Why your personal bank may not be the best lending choice

By Dawn Papandrea

When planning a vacation, most people take time to compare flights, hotel deals, read reviews and conduct other research before they book. Why should you treat researching a personal loan any differently? Yet many borrowers only explore options with their banking institution.

“The best starting point is your bank because they know you, and they can throw terms and rates at you,” says Paul Tarins, president and founder of Sovereign Retirement Solution in Winter Park, Florida. But it’s key to use your bank as exactly that — a starting point. In other words, don’t just automatically go with what your bank offers — use that information as a comparison point to see if you can find a better deal. Often, you can. “Lending institutions are competing for your business,” says Tarins.image bank 032216

Whether it’s another bank in your area or some other type of lender, do a little digging before you commit to a loan. Here are six steps for loan shopping beyond just contacting your own bank:

  1. Know where you stand

Before you can shop loans, you need to get a sense of your financial situation. “Consumers should obtain a copy of their credit report once per year for free from each of the three credit bureaus to know what’s going on,” says Diedre Davis, vice president of marketing and communications from MSU Federal Credit Union, a university-based credit union that services hundreds of organizations in Michigan. You can do that at AnnualCreditReport.com. That way, you can approach a loan officer knowing what sort of credit you’re working with. “It’s a great way to start a conversation,” Davis says. Obviously, the stronger your credit, the more options and negotiation power you’ll have.

Also, you can get your credit scores for about $20 each at MyFICO.com. Some credit cards also provide scores for free, so check your plastic’s offers as well. On a scale of 300-850, a score of 760 and above is typically considered excellent.

  1. Consider a credit union

“Banks’ organizational setup is that they are for-profit and have shareholders that run the institution, whereas a credit union is owned by all of its members,” explains Davis. “That sometimes leads to the ability to be more flexible and offer lower fees/rates on loans,” she adds.

  1. Look online

In addition, some lending companies called peer-to-peer (P2P) lenders are in a position to offer more competitive rates and terms because they pool risk among many borrowers. “They lend money to a lot of people and can share risk, so rates are less expensive,” says Tarins.

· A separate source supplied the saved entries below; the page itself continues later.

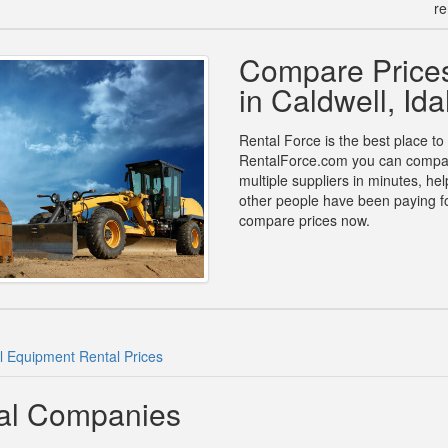
re
Compare Prices
in Caldwell, Id
Rental Force is the best place to
RentalForce.com you can compare
multiple suppliers in minutes, h
other people have been paying fo
compare prices now.
l Equipment Rental Prices
tal Companies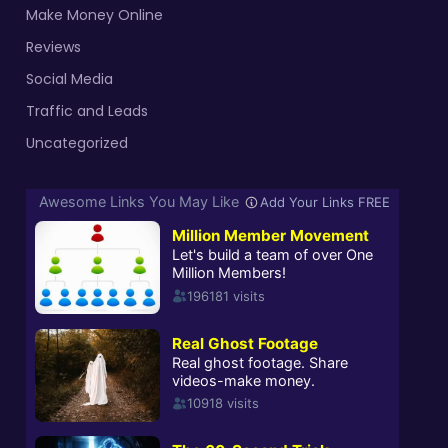
Make Money Online
Reviews
Social Media
Traffic and Leads
Uncategorized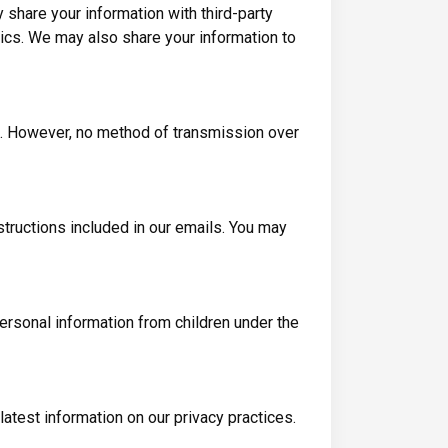
y share your information with third-party
ics. We may also share your information to
e. However, no method of transmission over
tructions included in our emails. You may
personal information from children under the
atest information on our privacy practices.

image kid with bank 032216If you go this route, just be careful. “There might be an entity posing as a lender, and it might be a scam,” says Davis. She recommends checking with the Better Business Bureau to make sure you’re dealing with a reputable organization. Another thing to look for is contact information, and the ability to call a number and ask questions to a live person, says Tarins.

  1. Do just the right amount of legwork

“At a minimum, look at three different institutions to make sure you’re comparing apples to apples,” says Davis.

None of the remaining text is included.